Data items:
——————

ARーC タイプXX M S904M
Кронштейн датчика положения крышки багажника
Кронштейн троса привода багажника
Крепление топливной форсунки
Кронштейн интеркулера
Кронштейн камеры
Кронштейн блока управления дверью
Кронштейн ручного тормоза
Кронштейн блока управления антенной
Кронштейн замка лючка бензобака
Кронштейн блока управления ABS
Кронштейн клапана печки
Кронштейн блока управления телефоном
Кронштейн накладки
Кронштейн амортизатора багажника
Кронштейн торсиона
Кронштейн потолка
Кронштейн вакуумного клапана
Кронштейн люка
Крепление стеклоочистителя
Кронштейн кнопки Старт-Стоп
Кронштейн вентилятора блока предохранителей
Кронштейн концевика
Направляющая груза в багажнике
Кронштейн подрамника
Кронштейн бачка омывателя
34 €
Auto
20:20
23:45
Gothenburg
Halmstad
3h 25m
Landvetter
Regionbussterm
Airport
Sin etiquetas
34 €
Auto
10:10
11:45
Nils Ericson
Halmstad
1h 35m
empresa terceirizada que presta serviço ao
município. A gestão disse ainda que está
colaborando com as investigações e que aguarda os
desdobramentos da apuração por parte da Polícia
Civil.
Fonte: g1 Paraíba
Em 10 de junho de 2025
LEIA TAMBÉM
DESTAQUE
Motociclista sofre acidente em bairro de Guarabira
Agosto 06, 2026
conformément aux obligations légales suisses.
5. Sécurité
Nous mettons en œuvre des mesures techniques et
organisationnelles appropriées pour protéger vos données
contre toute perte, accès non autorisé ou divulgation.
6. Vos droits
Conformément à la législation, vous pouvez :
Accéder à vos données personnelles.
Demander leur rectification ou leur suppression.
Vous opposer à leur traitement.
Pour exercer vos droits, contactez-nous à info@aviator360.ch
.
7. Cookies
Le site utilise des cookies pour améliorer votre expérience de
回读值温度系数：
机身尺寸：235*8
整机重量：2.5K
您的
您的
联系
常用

——————

Your task:
Line by line, copy the records exactly.

Output for this exercise:
ARーC タイプXX M S904M
Кронштейн датчика положения крышки багажника
Кронштейн троса привода багажника
Крепление топливной форсунки
Кронштейн интеркулера
Кронштейн камеры
Кронштейн блока управления дверью
Кронштейн ручного тормоза
Кронштейн блока управления антенной
Кронштейн замка лючка бензобака
Кронштейн блока управления ABS
Кронштейн клапана печки
Кронштейн блока управления телефоном
Кронштейн накладки
Кронштейн амортизатора багажника
Кронштейн торсиона
Кронштейн потолка
Кронштейн вакуумного клапана
Кронштейн люка
Крепление стеклоочистителя
Кронштейн кнопки Старт-Стоп
Кронштейн вентилятора блока предохранителей
Кронштейн концевика
Направляющая груза в багажнике
Кронштейн подрамника
Кронштейн бачка омывателя
34 €
Auto
20:20
23:45
Gothenburg
Halmstad
3h 25m
Landvetter
Regionbussterm
Airport
Sin etiquetas
34 €
Auto
10:10
11:45
Nils Ericson
Halmstad
1h 35m
empresa terceirizada que presta serviço ao
município. A gestão disse ainda que está
colaborando com as investigações e que aguarda os
desdobramentos da apuração por parte da Polícia
Civil.
Fonte: g1 Paraíba
Em 10 de junho de 2025
LEIA TAMBÉM
DESTAQUE
Motociclista sofre acidente em bairro de Guarabira
Agosto 06, 2026
conformément aux obligations légales suisses.
5. Sécurité
Nous mettons en œuvre des mesures techniques et
organisationnelles appropriées pour protéger vos données
contre toute perte, accès non autorisé ou divulgation.
6. Vos droits
Conformément à la législation, vous pouvez :
Accéder à vos données personnelles.
Demander leur rectification ou leur suppression.
Vous opposer à leur traitement.
Pour exercer vos droits, contactez-nous à info@aviator360.ch
.
7. Cookies
Le site utilise des cookies pour améliorer votre expérience de
回读值温度系数：
机身尺寸：235*8
整机重量：2.5K
您的
您的
联系
常用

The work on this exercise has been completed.